Forum Moderators: open
Specifically I would like to shorthen the tags and put the "&" character in the description.
Is this advisable? And are there any rules regarding characters in the tags?
Thanks in advance
The description property is probably the most important one since it is displayed by some search engines on the SERPs.
The content attribute value may contain CDATA [w3.org] both in HTML4 [w3.org] and XHTML [w3.org].
You should use '&' instead of '&' in the content attribute. Other characters are ok as long as you specify the correct character encoding [w3.org].
The Content-Type is a field in the HTTP header (14.17 Content-Type) specifying the media type (text/html, image/png) and in its charset parameter the character encoding. The HTTP protocol [ietf.org] does not require that field. In fact it specifies a default character encoding in the absence of the charset parameter.
Whether the HTML spec requires a valid document to specify its character set and encoding is a totally different matter. It must be answered from the HTML spec:
To sum up, conforming user agents must observe the following priorities when determining a document's character encoding (from highest priority to lowest):
- An HTTP "charset" parameter in a "Content-Type" field.
- A META declaration with "http-equiv" set to "Content-Type" and a value set for "charset".
- The charset attribute set on an element that designates an external resource.

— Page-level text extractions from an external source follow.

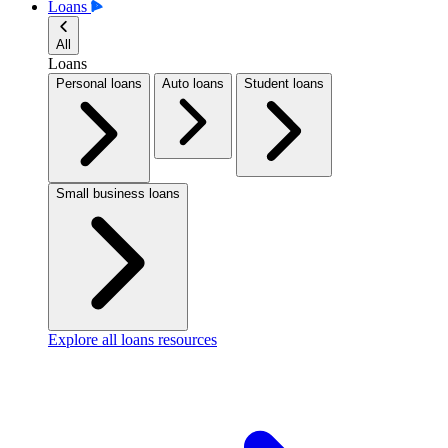
Loans
All
Loans
Personal loans
Auto loans
Student loans
Small business loans
Explore all loans resources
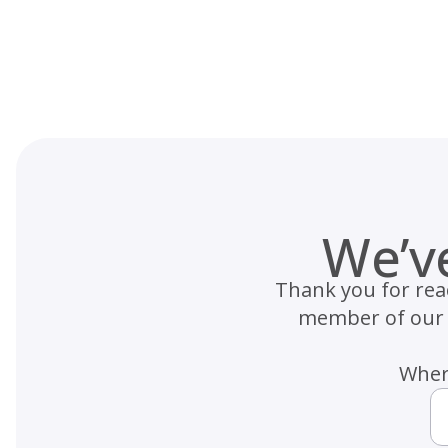
Skip
to
content
We’v
Thank you for reac
member of our h
Where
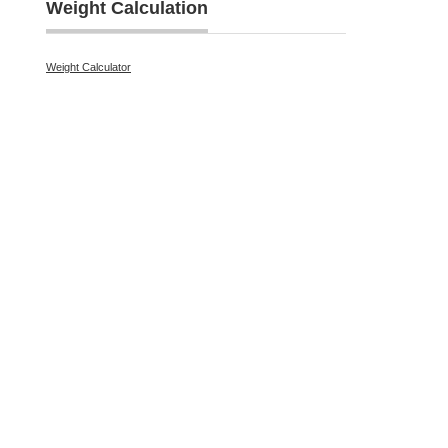
Weight Calculation
Weight Calculator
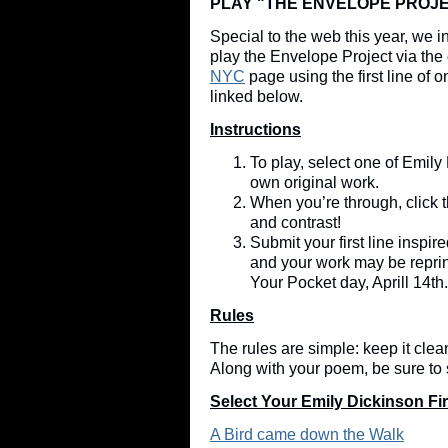
PLAY "THE ENVELOPE PROJE
Special to the web this year, we 
play the Envelope Project via the 
NYC
page using the first line of
linked below.
Instructions
To play, select one of Emily 
own original work.
When you’re through, click t
and contrast!
Submit your first line inspi
and your work may be repri
Your Pocket day, Aprill 14t
Rules
The rules are simple: keep it cle
Along with your poem, be sure to
Select Your Emily Dickinson Fir
A Bird came down the Walk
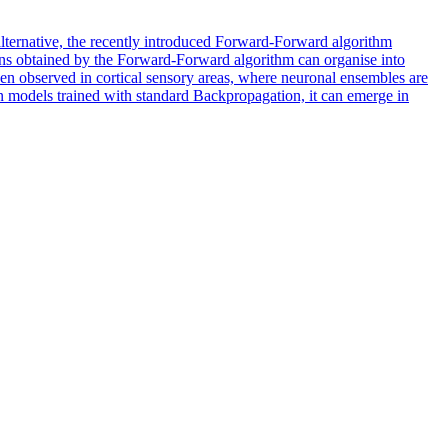
e alternative, the recently introduced Forward-Forward algorithm
ons obtained by the Forward-Forward algorithm can organise into
een observed in cortical sensory areas, where neuronal ensembles are
e in models trained with standard Backpropagation, it can emerge in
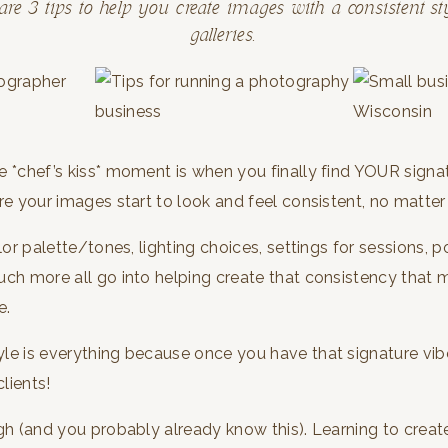
are 3 tips to help you create images with a consistent sty
galleries.
e *chef’s kiss* moment is when you finally find YOUR sign
re your images start to look and feel consistent, no matter
olor palette/tones, lighting choices, settings for sessions,
uch more all go into helping create that consistency that
e.
e is everything because once you have that signature vibe
clients!
gh (and you probably already know this). Learning to crea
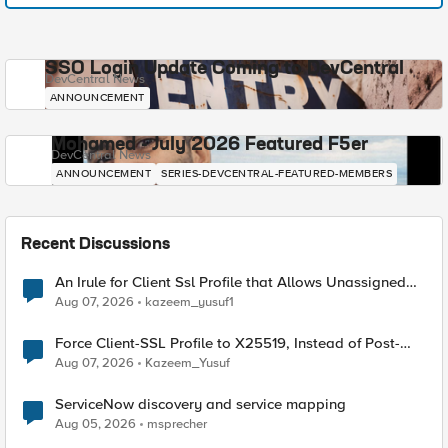
SSO Login Update Coming to DevCentral
DevCentral News
ANNOUNCEMENT
Mohamed - July 2026 Featured F5er
DevCentral News
ANNOUNCEMENT
SERIES-DEVCENTRAL-FEATURED-MEMBERS
Recent Discussions
An Irule for Client Ssl Profile that Allows Unassigned
TLS Extension Values (17516)
Aug 07, 2026
kazeem_yusuf1
Force Client-SSL Profile to X25519, Instead of Post-
Quantum Cryptography
Aug 07, 2026
Kazeem_Yusuf
ServiceNow discovery and service mapping
Aug 05, 2026
msprecher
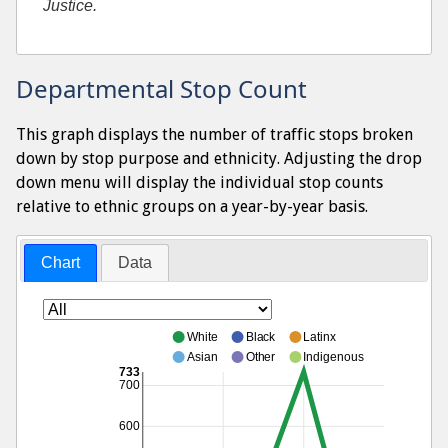
Justice.
Departmental Stop Count
This graph displays the number of traffic stops broken
down by stop purpose and ethnicity. Adjusting the drop
down menu will display the individual stop counts
relative to ethnic groups on a year-by-year basis.
Chart
Data
White
Black
Latinx
Asian
Other
Indigenous
733
700
600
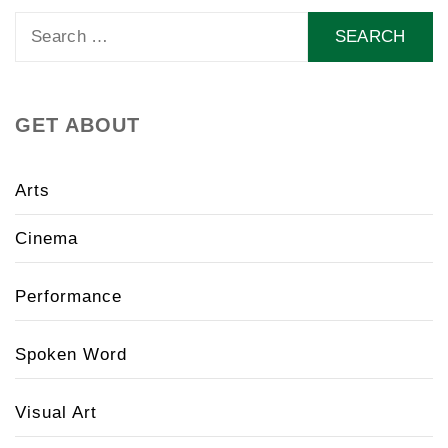
Search
for:
GET ABOUT
Arts
Cinema
Performance
Spoken Word
Visual Art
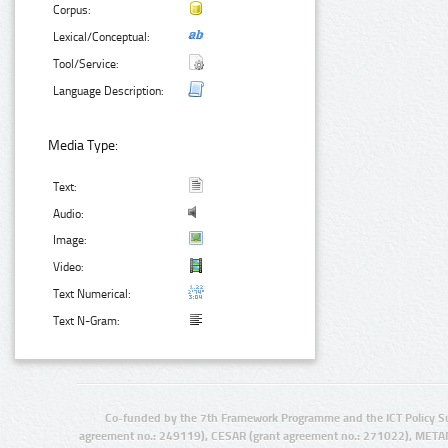
Corpus:
Lexical/Conceptual:
Tool/Service:
Language Description:
Media Type:
Text:
Audio:
Image:
Video:
Text Numerical:
Text N-Gram:
Co-funded by the 7th Framework Programme and the ICT Policy S
agreement no.: 249119), CESAR (grant agreement no.: 271022), META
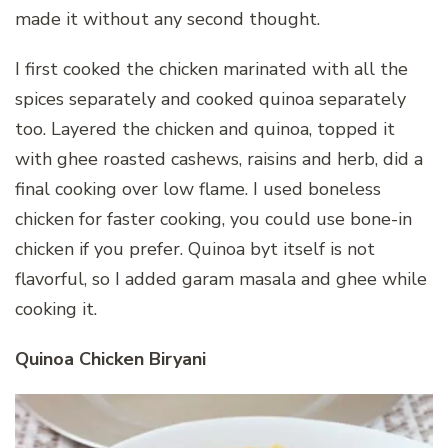
made it without any second thought.
I first cooked the chicken marinated with all the
spices separately and cooked quinoa separately
too. Layered the chicken and quinoa, topped it
with ghee roasted cashews, raisins and herb, did a
final cooking over low flame. I used boneless
chicken for faster cooking, you could use bone-in
chicken if you prefer. Quinoa byt itself is not
flavorful, so I added garam masala and ghee while
cooking it.
Quinoa Chicken Biryani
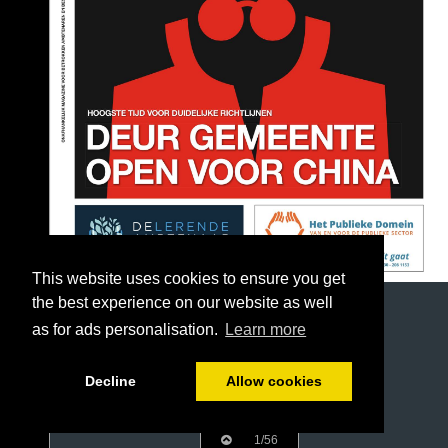
This website uses cookies to ensure you get
the best experience on our website as well
as for ads personalisation.
Learn more
Decline
Allow cookies
1/56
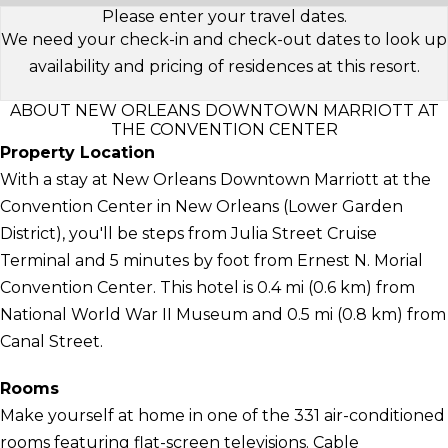
Please enter your travel dates.
We need your check-in and check-out dates to look up
availability and pricing of residences at this resort.
ABOUT NEW ORLEANS DOWNTOWN MARRIOTT AT
THE CONVENTION CENTER
Property Location
With a stay at New Orleans Downtown Marriott at the
Convention Center in New Orleans (Lower Garden
District), you'll be steps from Julia Street Cruise
Terminal and 5 minutes by foot from Ernest N. Morial
Convention Center. This hotel is 0.4 mi (0.6 km) from
National World War II Museum and 0.5 mi (0.8 km) from
Canal Street.
Rooms
Make yourself at home in one of the 331 air-conditioned
rooms featuring flat-screen televisions. Cable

In Using Character Encodings [htmlhelp.com] Liam Quinn writes that [a]n HTML document must specify its character encoding. However, I did not found evidence to support that in the HTML4.01 Spec. In section 5.1 The Document Character Set [w3.org] it says that SGML requires that each application (including HTML) specify its document character set. Character set and encoding are not the same (see note at the bottom of this post). So I´m a bit baffled by that. To me it seems, that you are not required to specify the character encoding. Although I would suggest you do, if you want your pages to show correctly. Perhaps someone more knowledgeable in these matters may shed some light on that.
if not does the browser default to one?
The HTTP protocol ([RFC2616], section 3.7.1) mentions ISO-8859-1 as a default character encoding when the "charset" parameter is absent from the "Content-Type" header field. In practice, this recommendation has proved useless because some servers don't allow a "charset" parameter to be sent, and others may not be configured to send the parameter. Therefore, user agents must not assume any default value for the "charset" parameter.
Fourth paragraph after the Specifying the character encoding [w3.org] heading.
There is also a section on Using national and special characters in HTML [cs.tut.fi] on Jukka Korpela´s excellent IT and communication [cs.tut.fi] website.
Hope this helps
Andreas
------
At least in this context they are not. Evidence: same level section headings in the HTML spec and the following quote:
The document character set, however, does not suffice to allow user agents to correctly interpret HTML documents as they are typically exchanged -- encoded as a sequence of bytes in a file or during a network transmission. User agents must also know the specific character encoding that was used to transform the document character stream into a byte stream.In RFC 2616 - HTTP Protocol [ietf.org] they are used interchangeably. See note in section 3.4 Character Sets.